PROBLEM STATEMENT
Output every record exactly and leave each picture out.

Items from a dataset
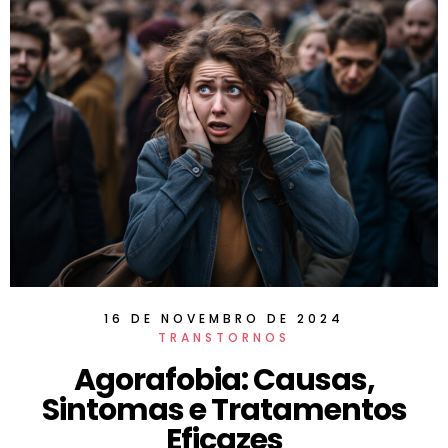
16 DE NOVEMBRO DE 2024
TRANSTORNOS
Agorafobia: Causas,
Sintomas e Tratamentos
Eficazes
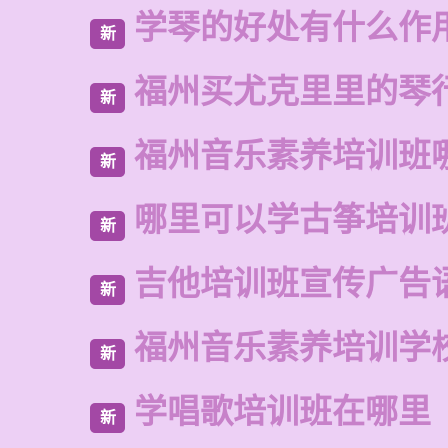
学琴的好处有什么作
新
福州买尤克里里的琴
新
福州音乐素养培训班
新
哪里可以学古筝培训
新
吉他培训班宣传广告
新
福州音乐素养培训学
新
学唱歌培训班在哪里
新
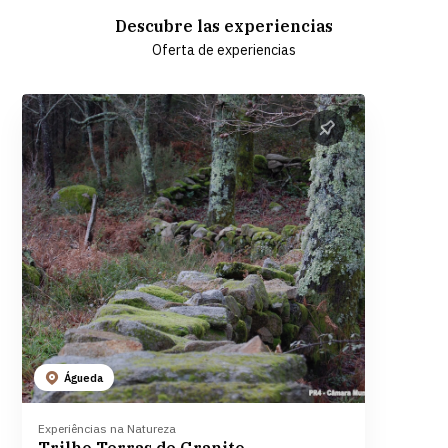
Descubre las experiencias
Oferta de experiencias
Águeda
Experiências na Natureza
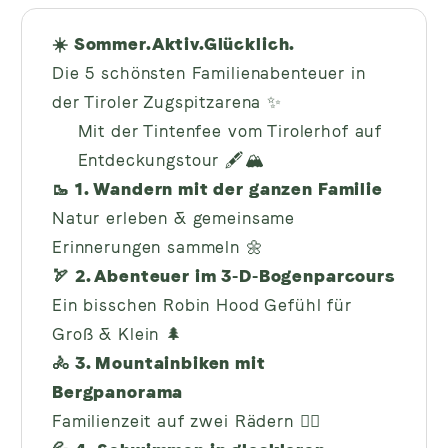
☀️ Sommer.Aktiv.Glücklich.
Die 5 schönsten Familienabenteuer in
der Tiroler Zugspitzarena ✨
Mit der Tintenfee vom Tirolerhof auf
Entdeckungstour 🖋️🏔️
🥾 1. Wandern mit der ganzen Familie
Natur erleben & gemeinsame
Erinnerungen sammeln 🌼
🏹 2. Abenteuer im 3-D-Bogenparcours
Ein bisschen Robin Hood Gefühl für
Groß & Klein 🌲
🚴 3. Mountainbiken mit
Bergpanorama
Familienzeit auf zwei Rädern 🚵‍♀️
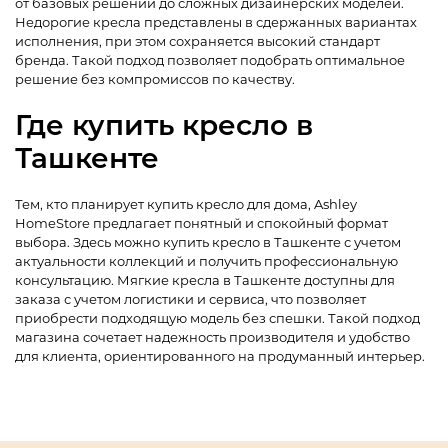
от базовых решений до сложных дизайнерских моделей.
Недорогие кресла представлены в сдержанных вариантах
исполнения, при этом сохраняется высокий стандарт
бренда. Такой подход позволяет подобрать оптимальное
решение без компромиссов по качеству.
Где купить кресло в
Ташкенте
Тем, кто планирует купить кресло для дома, Ashley
HomeStore предлагает понятный и спокойный формат
выбора. Здесь можно купить кресло в Ташкенте с учетом
актуальности коллекций и получить профессиональную
консультацию. Мягкие кресла в Ташкенте доступны для
заказа с учетом логистики и сервиса, что позволяет
приобрести подходящую модель без спешки. Такой подход
магазина сочетает надежность производителя и удобство
для клиента, ориентированного на продуманный интерьер.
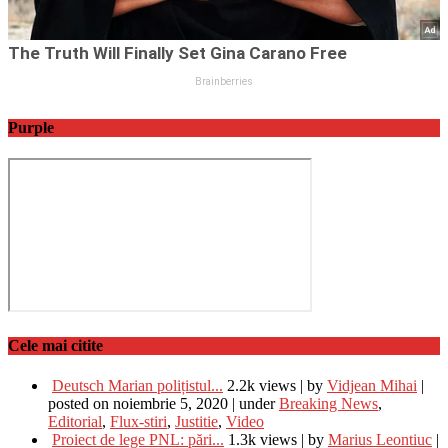
Purple
Cele mai citite
Deutsch Marian polițistul...
2.2k views
|
by
Vidjean Mihai
|
posted on noiembrie 5, 2020
|
under
Breaking News
,
Editorial
,
Flux-stiri
,
Justitie
,
Video
Proiect de lege PNL: pări...
1.3k views
|
by
Marius Leontiuc
|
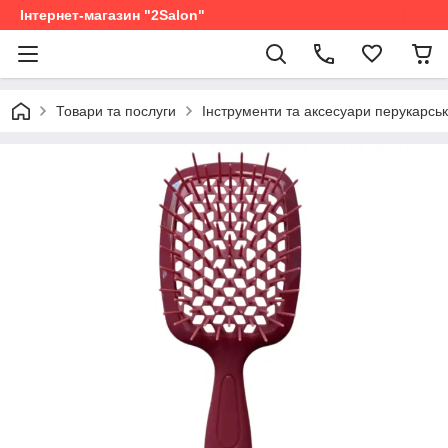
Інтернет-магазин "2Salon"
Товари та послуги
Інструменти та аксесуари перукарськ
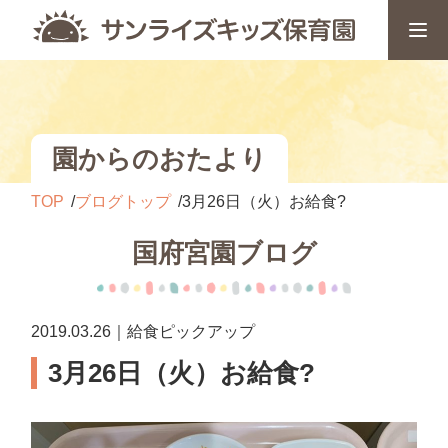
園からのおたより
TOP
ブログトップ
3月26日（火）お給食?
国府宮園ブログ
2019.03.26｜給食ピックアップ
3月26日（火）お給食?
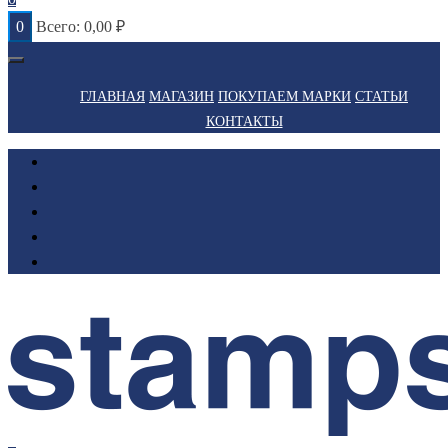
0
Всего:
0,00
₽
ГЛАВНАЯ
МАГАЗИН
ПОКУПАЕМ МАРКИ
СТАТЬИ
КОНТАКТЫ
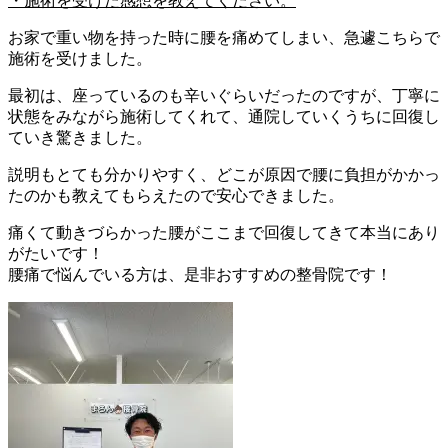
・施術を受けた感想を教えてください。
お家で重い物を持った時に腰を痛めてしまい、急遽こちらで
施術を受けました。
最初は、座っているのも辛いぐらいだったのですが、丁寧に
状態をみながら施術してくれて、通院していくうちに回復し
ていき驚きました。
説明もとても分かりやすく、どこが原因で腰に負担がかかっ
たのかも教えてもらえたので安心できました。
痛くて動きづらかった腰がここまで回復してきて本当にあり
がたいです！
腰痛で悩んでいる方は、是非おすすめの整骨院です！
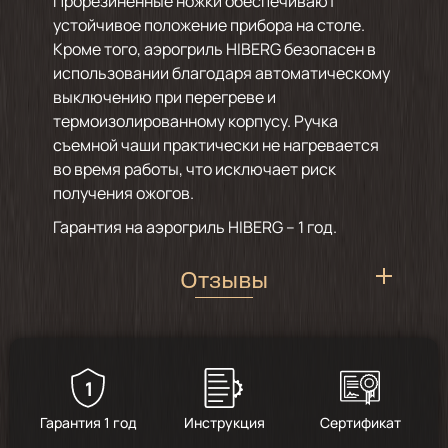
Прорезиненные ножки обеспечивают
устойчивое положение прибора на столе.
Кроме того, аэрогриль HIBERG безопасен в
использовании благодаря автоматическому
выключению при перегреве и
термоизолированному корпусу. Ручка
съемной чаши практически не нагревается
во время работы, что исключает риск
получения ожогов.
Гарантия на аэрогриль HIBERG – 1 год.
Отзывы
1
5
/
6
Гарантия 1 год
Инструкция
Сертификат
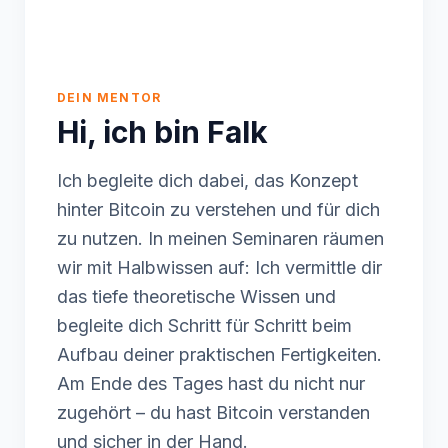
DEIN MENTOR
Hi, ich bin Falk
Ich begleite dich dabei, das Konzept
hinter Bitcoin zu verstehen und für dich
zu nutzen. In meinen Seminaren räumen
wir mit Halbwissen auf: Ich vermittle dir
das tiefe theoretische Wissen und
begleite dich Schritt für Schritt beim
Aufbau deiner praktischen Fertigkeiten.
Am Ende des Tages hast du nicht nur
zugehört – du hast Bitcoin verstanden
und sicher in der Hand.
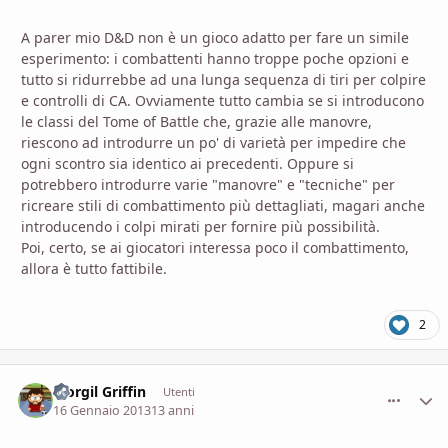
A parer mio D&D non è un gioco adatto per fare un simile
esperimento: i combattenti hanno troppe poche opzioni e
tutto si ridurrebbe ad una lunga sequenza di tiri per colpire
e controlli di CA. Ovviamente tutto cambia se si introducono
le classi del Tome of Battle che, grazie alle manovre,
riescono ad introdurre un po' di varietà per impedire che
ogni scontro sia identico ai precedenti. Oppure si
potrebbero introdurre varie "manovre" e "tecniche" per
ricreare stili di combattimento più dettagliati, magari anche
introducendo i colpi mirati per fornire più possibilità.
Poi, certo, se ai giocatori interessa poco il combattimento,
allora è tutto fattibile.
2
Morgil Griffin
comment_
Stati
Utenti
16 Gennaio 2013
13 anni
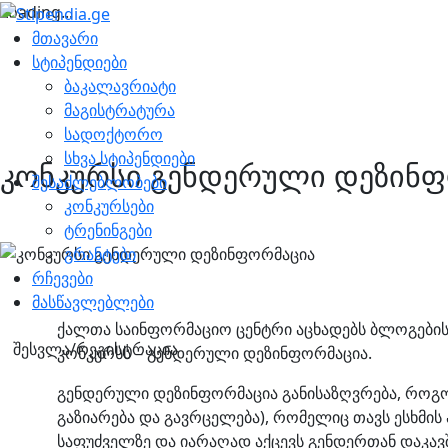
Loading...
მთავარი
სტიპენდიები
ბაკალავრიატი
მაგისტრატურა
სადოქტორო
სხვა სტიპენდიები
კონკურსი გენდერული დეზინფ
შესაძლებლობები
კონკურსები
ტრენინგები
გრანტები
რჩევები
მასწავლებლები
ქალთა საინფორმაციო ცენტრი აცხადებს ბლოგების
შესვლა/რეგისტრაცია
კონკურსს – გენდერული დეზინფორმაცია.
გენდერული დეზინფორმაცია განისაზღვრება, როგორ
გაზიარება და გავრცელება), რომელიც თავს ესხმის 
საფუძველზე და იარაღად აქცევს გენდერთან დაკა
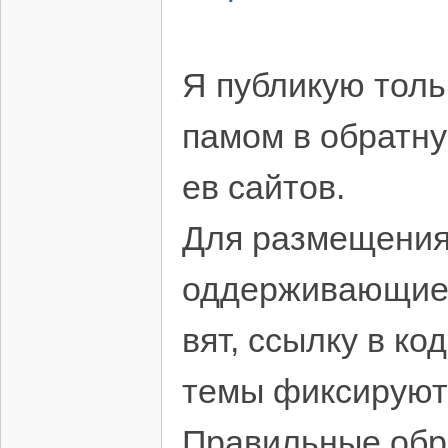
Я публикую толь
памом в обратну
ев сайтов.
Для размещения 
оддерживающие а
вят, ссылку в ко
темы фиксируют 
Правильные обр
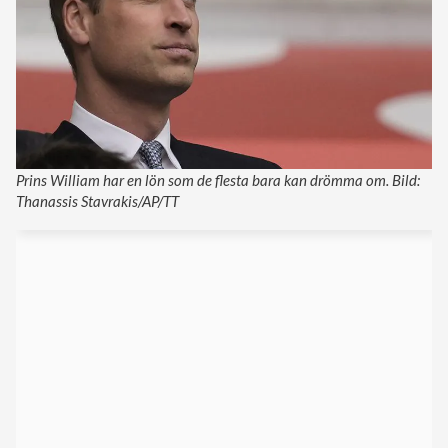
Prins William har en lön som de flesta bara kan drömma om. Bild:
Thanassis Stavrakis/AP/TT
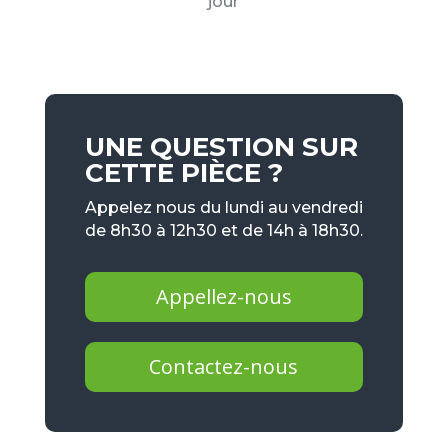
jour
UNE QUESTION SUR
CETTE PIÈCE ?
Appelez nous du lundi au vendredi
de 8h30 à 12h30 et de 14h à 18h30.
Appellez-nous
Contactez-nous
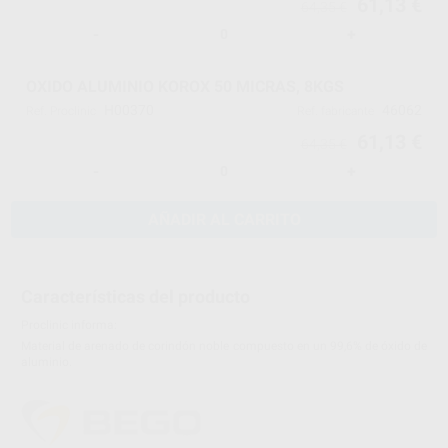
61,13 €
64,35 €
-
+
OXIDO ALUMINIO KOROX 50 MICRAS, 8KGS
H00370
46062
Ref. Proclinic
Ref. fabricante
61,13 €
64,35 €
-
+
AÑADIR AL CARRITO
Características del producto
Proclinic informa:
Material de arenado de corindón noble compuesto en un 99,6% de óxido de
aluminio.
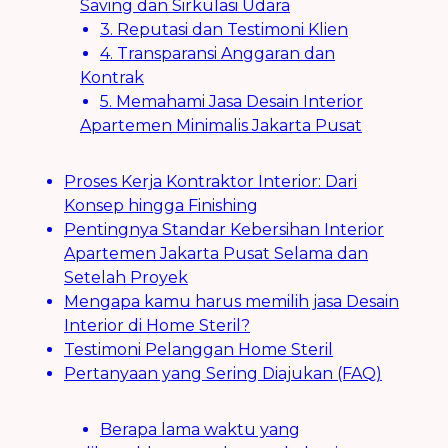
Saving dan Sirkulasi Udara
3. Reputasi dan Testimoni Klien
4. Transparansi Anggaran dan
Kontrak
5. Memahami Jasa Desain Interior
Apartemen Minimalis Jakarta Pusat
Proses Kerja Kontraktor Interior: Dari
Konsep hingga Finishing
Pentingnya Standar Kebersihan Interior
Apartemen Jakarta Pusat Selama dan
Setelah Proyek
Mengapa kamu harus memilih jasa Desain
Interior di Home Steril?
Testimoni Pelanggan Home Steril
Pertanyaan yang Sering Diajukan (FAQ)
Berapa lama waktu yang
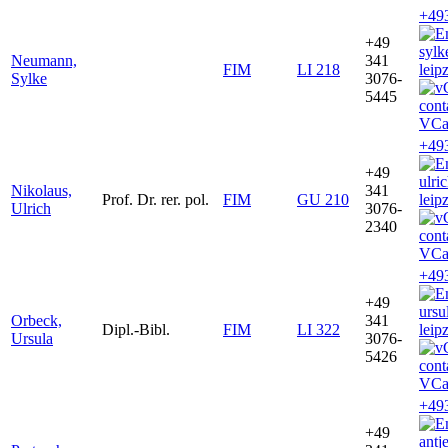
+49
+49
syl
Neumann,
341
FIM
LI 218
leip
Sylke
3076-
5445
VCa
+49
+49
ulri
Nikolaus,
341
Prof. Dr. rer. pol.
FIM
GU 210
leip
Ulrich
3076-
2340
VCa
+49
+49
ursu
Orbeck,
341
Dipl.-Bibl.
FIM
LI 322
leip
Ursula
3076-
5426
VCa
+49
+49
antj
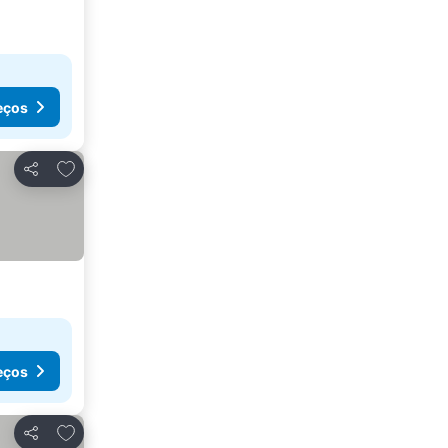
eços
Adicionar aos favoritos
Partilhar
eços
Adicionar aos favoritos
Partilhar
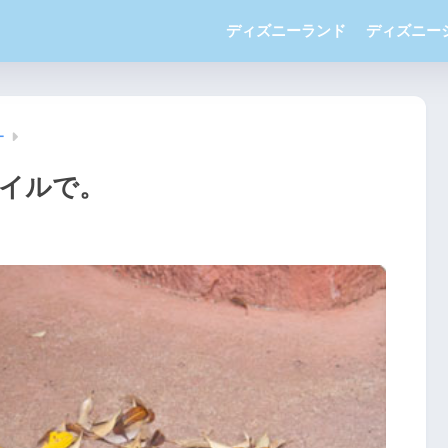
ディズニーランド
ディズニー
ー
イルで。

RESPONSE TO THIS EXERCISE
16 DE NOVEMBRO DE 2024
TRANSTORNOS
Agorafobia: Causas,
Sintomas e Tratamentos
Eficazes
学琴的好处有什么作
新
福州买尤克里里的琴
新
福州音乐素养培训班
新
哪里可以学古筝培训
新
吉他培训班宣传广告
新
福州音乐素养培训学
新
学唱歌培训班在哪里
新
Descubre las experiencias
Oferta de experiencias
Águeda
Experiências na Natureza
☀️ Sommer.Aktiv.Glücklich.
Die 5 schönsten Familienabenteuer in
der Tiroler Zugspitzarena ✨
Mit der Tintenfee vom Tirolerhof auf
Entdeckungstour 🖋️🏔️
🥾 1. Wandern mit der ganzen Familie
Natur erleben & gemeinsame
Erinnerungen sammeln 🌼
🏹 2. Abenteuer im 3-D-Bogenparcours
Ein bisschen Robin Hood Gefühl für
Groß & Klein 🌲
🚴 3. Mountainbiken mit
Bergpanorama
Familienzeit auf zwei Rädern 🚵‍♀️
от базовых решений до сложных дизайнерских моделей.
Недорогие кресла представлены в сдержанных вариантах
исполнения, при этом сохраняется высокий стандарт
бренда. Такой подход позволяет подобрать оптимальное
решение без компромиссов по качеству.
Где купить кресло в
Ташкенте
Тем, кто планирует купить кресло для дома, Ashley
HomeStore предлагает понятный и спокойный формат
выбора. Здесь можно купить кресло в Ташкенте с учетом
актуальности коллекций и получить профессиональную
консультацию. Мягкие кресла в Ташкенте доступны для
заказа с учетом логистики и сервиса, что позволяет
приобрести подходящую модель без спешки. Такой подход
магазина сочетает надежность производителя и удобство
для клиента, ориентированного на продуманный интерьер.
Purple
Cele mai citite
Deutsch Marian polițistul...
2.2k views
|
by
Vidjean Mihai
|
posted on noiembrie 5, 2020
|
under
Breaking News
,
Editorial
,
Flux-stiri
,
Justitie
,
Video
Proiect de lege PNL: pări...
1.3k views
|
by
Marius Leontiuc
|
Інтернет-магазин "2Salon"
Товари та послуги
Інструменти та аксесуари перукарськ
園からのおたより
TOP
ブログトップ
3月26日（火）お給食?
国府宮園ブログ
2019.03.26｜給食ピックアップ
3月26日（火）お給食?
0
Всего:
0,00
₽
ГЛАВНАЯ
МАГАЗИН
ПОКУПАЕМ МАРКИ
СТАТЬИ
КОНТАКТЫ
・施術を受けた感想を教えてください。
お家で重い物を持った時に腰を痛めてしまい、急遽こちらで
施術を受けました。
最初は、座っているのも辛いぐらいだったのですが、丁寧に
状態をみながら施術してくれて、通院していくうちに回復し
ていき驚きました。
説明もとても分かりやすく、どこが原因で腰に負担がかかっ
たのかも教えてもらえたので安心できました。
痛くて動きづらかった腰がここまで回復してきて本当にあり
がたいです！
腰痛で悩んでいる方は、是非おすすめの整骨院です！
Прорезиненные ножки обеспечивают
устойчивое положение прибора на столе.
Кроме того, аэрогриль HIBERG безопасен в
использовании благодаря автоматическому
выключению при перегреве и
термоизолированному корпусу. Ручка
съемной чаши практически не нагревается
во время работы, что исключает риск
получения ожогов.
Гарантия на аэрогриль HIBERG – 1 год.
Отзывы
1
5
/
6
Гарантия 1 год
Инструкция
Сертификат
DEIN MENTOR
Hi, ich bin Falk
Ich begleite dich dabei, das Konzept
hinter Bitcoin zu verstehen und für dich
zu nutzen. In meinen Seminaren räumen
wir mit Halbwissen auf: Ich vermittle dir
das tiefe theoretische Wissen und
begleite dich Schritt für Schritt beim
Aufbau deiner praktischen Fertigkeiten.
Am Ende des Tages hast du nicht nur
zugehört – du hast Bitcoin verstanden
und sicher in der Hand.
A parer mio D&D non è un gioco adatto per fare un simile
esperimento: i combattenti hanno troppe poche opzioni e
tutto si ridurrebbe ad una lunga sequenza di tiri per colpire
e controlli di CA. Ovviamente tutto cambia se si introducono
le classi del Tome of Battle che, grazie alle manovre,
riescono ad introdurre un po' di varietà per impedire che
ogni scontro sia identico ai precedenti. Oppure si
potrebbero introdurre varie "manovre" e "tecniche" per
ricreare stili di combattimento più dettagliati, magari anche
introducendo i colpi mirati per fornire più possibilità.
Poi, certo, se ai giocatori interessa poco il combattimento,
allora è tutto fattibile.
2
Morgil Griffin
comment_
Stati
Utenti
16 Gennaio 2013
13 anni
Loading...
მთავარი
სტიპენდიები
ბაკალავრიატი
მაგისტრატურა
სადოქტორო
სხვა სტიპენდიები
კონკურსი გენდერული დეზინფ
შესაძლებლობები
კონკურსები
ტრენინგები
გრანტები
რჩევები
მასწავლებლები
ქალთა საინფორმაციო ცენტრი აცხადებს ბლოგების
შესვლა/რეგისტრაცია
კონკურსს – გენდერული დეზინფორმაცია.
გენდერული დეზინფორმაცია განისაზღვრება, როგორ
გაზიარება და გავრცელება), რომელიც თავს ესხმის 
საფუძველზე და იარაღად აქცევს გენდერთან დაკა
Я публикую толь
памом в обратну
ев сайтов.
Для размещения 
оддерживающие а
вят, ссылку в ко
темы фиксируют 
Правильные обр
Prins William har en lön som de flesta bara kan drömma om. Bild:
Thanassis Stavrakis/AP/TT
jour
UNE QUESTION SUR
CETTE PIÈCE ?
Appelez nous du lundi au vendredi
de 8h30 à 12h30 et de 14h à 18h30.
Appellez-nous
Contactez-nous
61,13 €
64,35 €
-
+
OXIDO ALUMINIO KOROX 50 MICRAS, 8KGS
H00370
46062
Ref. Proclinic
Ref. fabricante
61,13 €
64,35 €
-
+
AÑADIR AL CARRITO
Características del producto
Proclinic informa:
Material de arenado de corindón noble compuesto en un 99,6% de óxido de
aluminio.
Saving dan Sirkulasi Udara
3. Reputasi dan Testimoni Klien
4. Transparansi Anggaran dan
Kontrak
5. Memahami Jasa Desain Interior
Apartemen Minimalis Jakarta Pusat
Proses Kerja Kontraktor Interior: Dari
Konsep hingga Finishing
Pentingnya Standar Kebersihan Interior
Apartemen Jakarta Pusat Selama dan
Setelah Proyek
Mengapa kamu harus memilih jasa Desain
Interior di Home Steril?
Testimoni Pelanggan Home Steril
Pertanyaan yang Sering Diajukan (FAQ)
Berapa lama waktu yang
+49
+49
syl
Neumann,
341
FIM
LI 218
leip
Sylke
3076-
5445
VCa
+49
+49
ulri
Nikolaus,
341
Prof. Dr. rer. pol.
FIM
GU 210
leip
Ulrich
3076-
2340
VCa
+49
+49
ursu
Orbeck,
341
Dipl.-Bibl.
FIM
LI 322
leip
Ursula
3076-
5426
VCa
+49
+49
antj
eços
Adicionar aos favoritos
Partilhar
eços
Adicionar aos favoritos
Partilhar
ディズニーランド
ディズニー
ー
イルで。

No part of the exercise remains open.